The black uni tops made their first 2007 appearance Friday night. They'd been gone long enough so they had a decidedly welcome and retro feel to them. Maybe a relic of the late '90s of Piazza and Leiter and Luis Lopez, they nonetheless looked good on Julio Franco (don't you dare call him a relic) and Mike Pelfrey (he's five) and several relievers (one more effective than the other) and, if you can forgive a little projecting [1], the two best players to ever wear any combination of black, white, blue and orange. Led by Reyes and Wright, the Mets are back.
Back in black.
Back in first.
Too soon?
Indeed, the final 152 are often the hardest, but still, it was a losable game to the allegedly lousy Nats — what is Ronnie Belliard doing haunting the middle of our diamond? — won on a night when the Braves got flogged by the Fish [2]. Mike and his mechanics may have been taken in by the cold that never ends, but he never committed the full Ollie [3] and he left affairs in a manageable state for the relief firm of Feliciano, Heilman, Shoney and Wags. Julio had made several appearances this season but had forgotten to bring his batting average. No more. It's a cool (very cool, almost icy) 1.000 after breaking the 2-2 tie. Props as well to Carlos Delgado for continuing to be unstubborn and occasionally going the other way [4]. His summer slump didn't dissipate until he discovered left field in 2006. Bunting or hitting away, I'm glad he's rediscovered it.

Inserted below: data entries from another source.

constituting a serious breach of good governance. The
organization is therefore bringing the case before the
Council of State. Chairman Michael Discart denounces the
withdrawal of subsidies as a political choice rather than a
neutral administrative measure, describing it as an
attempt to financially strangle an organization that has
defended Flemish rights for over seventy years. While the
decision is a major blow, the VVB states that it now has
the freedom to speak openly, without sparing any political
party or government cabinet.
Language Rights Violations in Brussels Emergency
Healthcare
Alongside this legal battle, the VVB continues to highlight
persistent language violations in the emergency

Jose? He just keeps getting on and coming around. How close am I to being spoiled? When he advanced to third on a wild pitch in the first I was ever so slightly disappointed because it meant he couldn't steal the base. Pretty good batch of boxscore from J.R. doing what he does anywho: 1 hit, 1 walk, 2 runs, an eventual steal, a couple of nifty grabs in the field and one annoying strikeout to prove he's human.
David? He's built of more than wax [5]. This two-season hit streak is beginning to feel real, real, real. Two more hits for him, a well-timed steal (coordinated with a heads-up swing from Greenie) and the run that got it won [6]. Like every Mets fan who can handle neither prosperity nor the lack of loads of it, I'd been a little nervous since D-Dub started this skein. He may have hit in 12 straight at the end of last year, but there was a fairly ineffectual postseason after and a somewhat disappointing August before and not the most convincing of road trips recently. As 24-year-old superstars with 22-game hitting streaks go, I think he may be living up to our standards again.